Usually, when the tables, various pieces of seating and candles are out in The Duchess it means a quiet, intimate gig. That fact that they are in place for tonight’s Aynsley Lister gig suggests more of a method of spreading out the crowd a bit, making the venue look a little fuller. After all, Lister may not be an out-and-out rocker but his Blues performance, while at times dropping in volume and intensity, could hardly be said to be quiet, even if there is sometimes a feeling of intimacy to it. Glancing around during and after the gig, though, there are plenty of people standing behind and to the sides of the furniture and, if anything, I would say that there are more people in attendance this time then when I saw him play the same venue almost exactly two years ago.
Lister himself commented on the apparent size of the crowd but I can’t interpret what he said from my notes.

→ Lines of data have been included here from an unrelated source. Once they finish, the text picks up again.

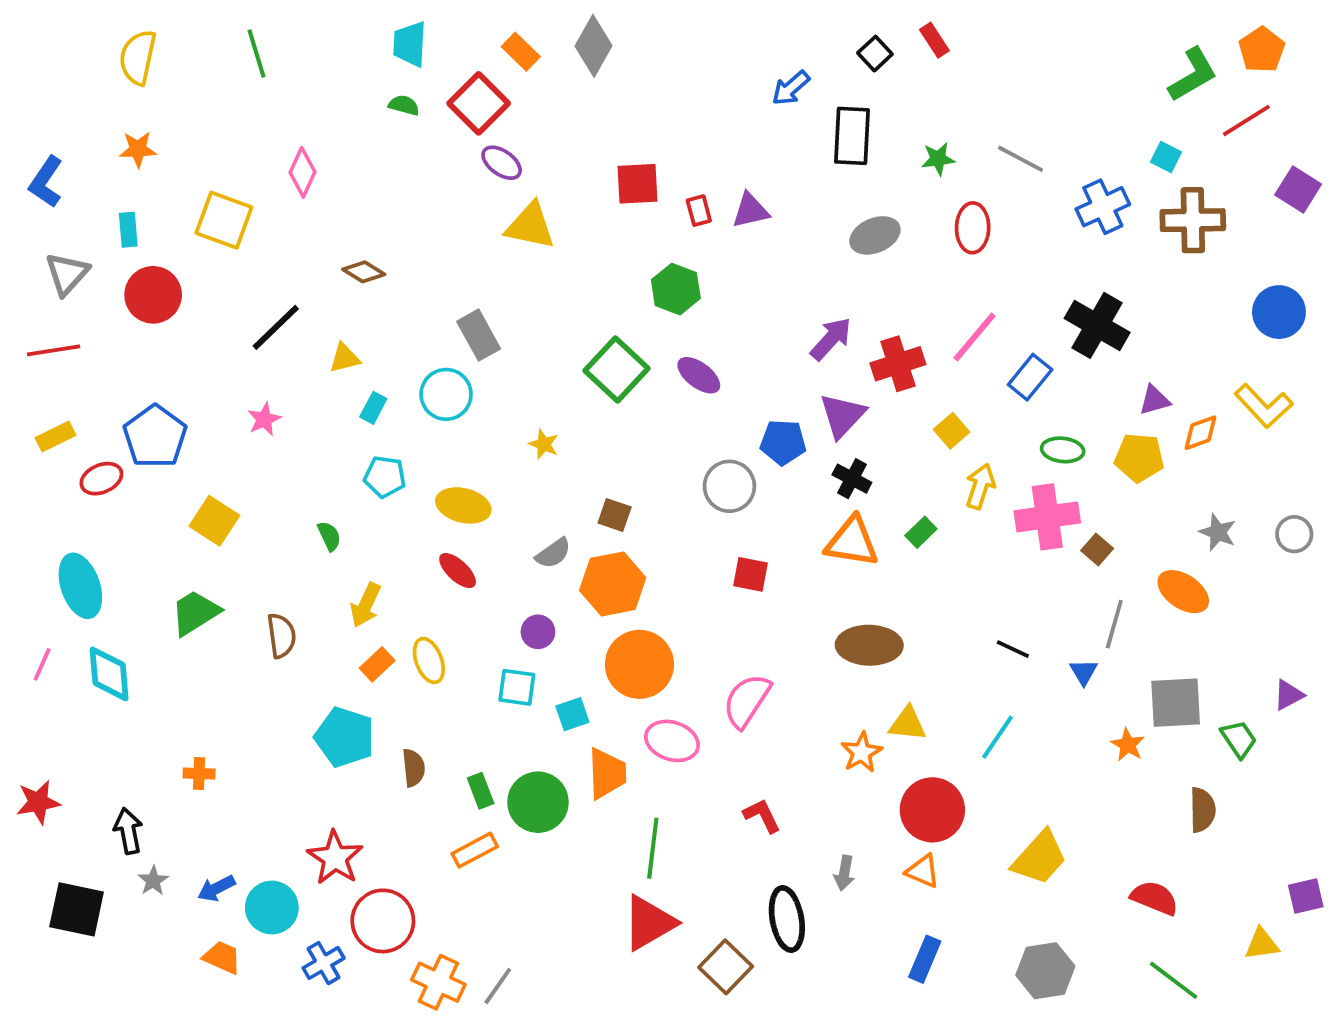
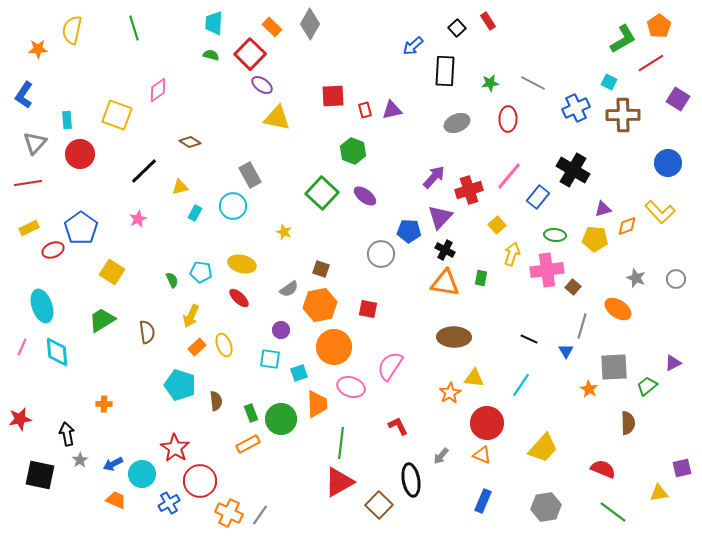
orange star: (138, 149) -> (38, 49), moved
pink diamond: (302, 172) -> (158, 90), turned 30
cyan pentagon: (385, 477) -> (201, 272), moved
green rectangle: (921, 532) -> (481, 278), turned -35
red square: (751, 574) -> (368, 309), moved
green trapezoid: (1239, 739) -> (647, 386), turned -95
gray arrow: (844, 873) -> (441, 456), turned 30

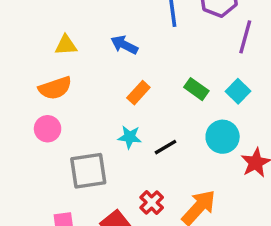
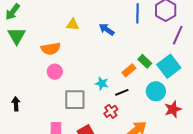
orange semicircle: (55, 88) -> (51, 49), moved
cyan square: (238, 91) -> (169, 66), size x1.6
orange rectangle: (138, 93) -> (129, 70), moved
red cross: (152, 202) -> (111, 111), moved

I did note that the audience were polite, though, as they responded to a “Good evening,” from him. He and his band opened with an instrumental track during which the rhythm section reduced their part in order to let Lister’s guitar and André Bassing’s keyboards breathe. Three tracks from the new album – the title track Home, the livelier Broke and Inside Out, with its sparse guitar opening – were followed by Soundman, one of the first songs he wrote. It is possibly his most traditional Blues song and should be required listening to for some bands who think that loud is best, if only for the message it contains. Then it was back to the latest release for Impossible, in which guitar and keyboard combined for a “chunkier” sound. The first half of tonight’s gig ended with Lister and Bassing playing off each other during an instrumental that had the feel of a jam session, with the latter’s keyboards sharing equal billing during the track, as they seem to do for much of the set.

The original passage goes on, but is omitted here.